Automatic Prostate Volume Estimation in Transabdominal Ultrasound Images
Tiziano Natali, Liza M. Kurucz, Matteo Fusaglia, Laura S. Mertens, Theo J. M. Ruers, Pim J. van Leeuwen, Behdad Dashtbozorg
TL;DR
The paper presents a deep-learning framework for automatic prostate volume estimation from transabdominal ultrasound TAUS videos. It deploys two plane-specific nnU-Net segmentation models to segment the prostate in axial and sagittal TAUS frames, extracts three diameters from the segmentations, and computes PV via the ellipsoid formula $PV_{Ellipsoid} = D_{frontal} \times D_{longitudinal} \times D_{sagittal} \times \pi / 6$. Using MRI-derived PV as a reference, the approach achieves mean volumetric errors around $-5$ to $0$ mL with relative errors typically in the $5$–$15\%$ range, though sagittal-plane segmentation is more challenging. The study demonstrates promising non-invasive PV estimation from TAUS, highlighting strong axial-plane performance and potential for broader clinical adoption with improved data and augmentation. Overall, the framework offers a feasible path toward non-invasive PV-based risk stratification for early prostate cancer detection.
Abstract
Prostate cancer is a leading health concern among men, requiring accurate and accessible methods for early detection and risk stratification. Prostate volume (PV) is a key parameter in multivariate risk stratification for early prostate cancer detection, commonly estimated using transrectal ultrasound (TRUS). While TRUS provides precise prostate volume measurements, its invasive nature often compromises patient comfort. Transabdominal ultrasound (TAUS) provides a non-invasive alternative but faces challenges such as lower image quality, complex interpretation, and reliance on operator expertise. This study introduces a new deep-learning-based framework for automatic PV estimation using TAUS, emphasizing its potential to enable accurate and non-invasive prostate cancer risk stratification. A dataset of TAUS videos from 100 individual patients was curated, with manually delineated prostate boundaries and calculated diameters by an expert clinician as ground truth.
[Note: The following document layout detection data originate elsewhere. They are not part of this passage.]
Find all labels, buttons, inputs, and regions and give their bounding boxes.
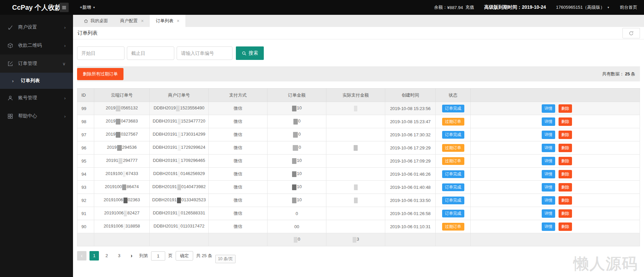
page-button-1[interactable]: 1	[90, 251, 99, 261]
sidebar-item-qrcode[interactable]: 收款二维码›	[0, 36, 73, 55]
pagination: ‹123›到第页确定共 25 条10 条/页	[77, 251, 640, 261]
table-row: 9720190327567DDBH201911730314299微信02019-…	[77, 128, 640, 141]
cell-id: 96	[77, 141, 94, 154]
detail-button[interactable]: 详情	[542, 131, 555, 139]
table-row: 93201910086474DDBH201910140473982微信10201…	[77, 181, 640, 194]
detail-button[interactable]: 详情	[542, 104, 555, 113]
redaction-block	[177, 184, 181, 190]
menu-toggle-button[interactable]	[60, 3, 69, 12]
tab-order-list[interactable]: 订单列表×	[150, 15, 185, 27]
cell-order-amount: 0	[267, 115, 326, 128]
cell-merchant-order-no: DDBH201911523477720	[150, 115, 209, 128]
pen-icon	[7, 25, 13, 30]
redaction-block	[292, 158, 296, 164]
cell-id: 97	[77, 128, 94, 141]
detail-button[interactable]: 详情	[542, 170, 555, 178]
detail-button[interactable]: 详情	[542, 209, 555, 218]
delete-button[interactable]: 删除	[559, 209, 572, 218]
search-button[interactable]: 搜索	[236, 46, 264, 60]
chevron-icon: ›	[64, 96, 66, 101]
cell-actual-amount	[326, 194, 385, 207]
table-row: 94201910067433DDBH201910146256929微信10201…	[77, 168, 640, 181]
account-menu[interactable]: 17605965151（高级版） ▼	[556, 4, 610, 10]
sidebar-subitem-order-list[interactable]: ›订单列表	[0, 73, 73, 89]
refresh-button[interactable]	[622, 28, 640, 38]
cell-id: 98	[77, 115, 94, 128]
edit-icon	[7, 61, 13, 67]
prev-page-button[interactable]: ‹	[77, 251, 86, 261]
page-button-3[interactable]: 3	[114, 251, 124, 261]
start-date-input[interactable]	[77, 46, 124, 60]
sidebar-item-account-management[interactable]: 账号管理›	[0, 89, 73, 107]
sidebar-item-order-management[interactable]: 订单管理∨	[0, 55, 73, 73]
status-badge: 过期订单	[442, 118, 464, 126]
status-badge: 过期订单	[442, 223, 464, 231]
balance-info: 余额：¥887.94 充值	[434, 4, 474, 10]
delete-button[interactable]: 删除	[559, 170, 572, 178]
cell-pay-method: 微信	[209, 194, 267, 207]
cell-created-time: 2019-10-08 15:23:56	[385, 102, 436, 115]
frontend-home-link[interactable]: 前台首页	[620, 4, 637, 10]
cell-actions: 详情删除	[471, 154, 640, 168]
tab-desktop[interactable]: 我的桌面	[78, 15, 114, 27]
delete-button[interactable]: 删除	[559, 157, 572, 165]
cell-status: 订单完成	[436, 168, 471, 181]
redaction-block	[178, 158, 180, 164]
cell-status: 过期订单	[436, 220, 471, 233]
cell-id: 93	[77, 181, 94, 194]
delete-button[interactable]: 删除	[559, 183, 572, 192]
sidebar-item-merchant-settings[interactable]: 商户设置›	[0, 18, 73, 36]
jump-page-input[interactable]	[151, 251, 165, 261]
record-count: 共有数据：25条	[602, 71, 635, 77]
cell-merchant-order-no: DDBH201911730314299	[150, 128, 209, 141]
cell-cloud-order-no: 2019100602363	[94, 194, 150, 207]
tab-merchant-config[interactable]: 商户配置×	[114, 15, 150, 27]
redaction-block	[354, 106, 357, 111]
delete-button[interactable]: 删除	[559, 222, 572, 231]
table-row: 9520191294777DDBH201911709296465微信102019…	[77, 154, 640, 168]
cell-created-time: 2019-10-06 17:09:29	[385, 154, 436, 168]
cell-actual-amount	[326, 181, 385, 194]
cell-cloud-order-no: 20190327567	[94, 128, 150, 141]
delete-button[interactable]: 删除	[559, 104, 572, 113]
close-icon[interactable]: ×	[177, 18, 179, 24]
status-badge: 过期订单	[442, 144, 464, 152]
cell-order-amount: 10	[267, 194, 326, 207]
column-header: 云端订单号	[94, 89, 150, 102]
cell-actual-amount	[326, 154, 385, 168]
detail-button[interactable]: 详情	[542, 144, 555, 152]
detail-button[interactable]: 详情	[542, 157, 555, 165]
detail-button[interactable]: 详情	[542, 222, 555, 231]
detail-button[interactable]: 详情	[542, 183, 555, 192]
delete-button[interactable]: 删除	[559, 131, 572, 139]
cell-actions: 详情删除	[471, 194, 640, 207]
delete-button[interactable]: 删除	[559, 144, 572, 152]
cell-pay-method: 微信	[209, 102, 267, 115]
next-page-button[interactable]: ›	[127, 251, 136, 261]
redaction-block	[122, 184, 126, 190]
detail-button[interactable]: 详情	[542, 196, 555, 205]
page-button-2[interactable]: 2	[102, 251, 111, 261]
end-date-input[interactable]	[127, 46, 174, 60]
status-badge: 订单完成	[442, 131, 464, 139]
delete-expired-button[interactable]: 删除所有过期订单	[77, 68, 123, 80]
add-new-button[interactable]: +新增 ▼	[80, 0, 96, 15]
cell-pay-method: 微信	[209, 181, 267, 194]
close-icon[interactable]: ×	[141, 18, 144, 24]
delete-button[interactable]: 删除	[559, 196, 572, 205]
status-badge: 订单完成	[442, 183, 464, 191]
cell-status: 订单完成	[436, 194, 471, 207]
order-no-input[interactable]	[177, 46, 232, 60]
delete-button[interactable]: 删除	[559, 117, 572, 126]
cell-actual-amount	[326, 207, 385, 220]
sidebar-item-label: 帮助中心	[18, 113, 64, 119]
sidebar-item-help-center[interactable]: 帮助中心›	[0, 107, 73, 125]
redaction-block	[116, 132, 120, 138]
recharge-link[interactable]: 充值	[465, 4, 474, 10]
chevron-icon: ›	[64, 114, 66, 119]
detail-button[interactable]: 详情	[542, 117, 555, 126]
cell-created-time: 2019-10-06 17:29:29	[385, 141, 436, 154]
confirm-page-button[interactable]: 确定	[176, 251, 193, 261]
table-toolbar: 删除所有过期订单 共有数据：25条	[77, 66, 640, 81]
page-size-select[interactable]: 10 条/页	[215, 255, 236, 263]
The introduced framework integrates deep-learning models for prostate segmentation in both axial and sagittal planes, automatic prostate diameter estimation, and PV calculation. Segmentation performance was evaluated using Dice correlation coefficient (%) and Hausdorff distance (mm). Framework's volume estimation capabilities were evaluated on volumetric error (mL). The framework demonstrates that it can estimate PV from TAUS videos with a mean volumetric error of -5.5 mL, which results in an average relative error between 5 and 15%. The introduced framework for automatic PV estimation from TAUS images, utilizing deep learning models for prostate segmentation, shows promising results. It effectively segments the prostate and estimates its volume, offering potential for reliable, non-invasive risk stratification for early prostate detection.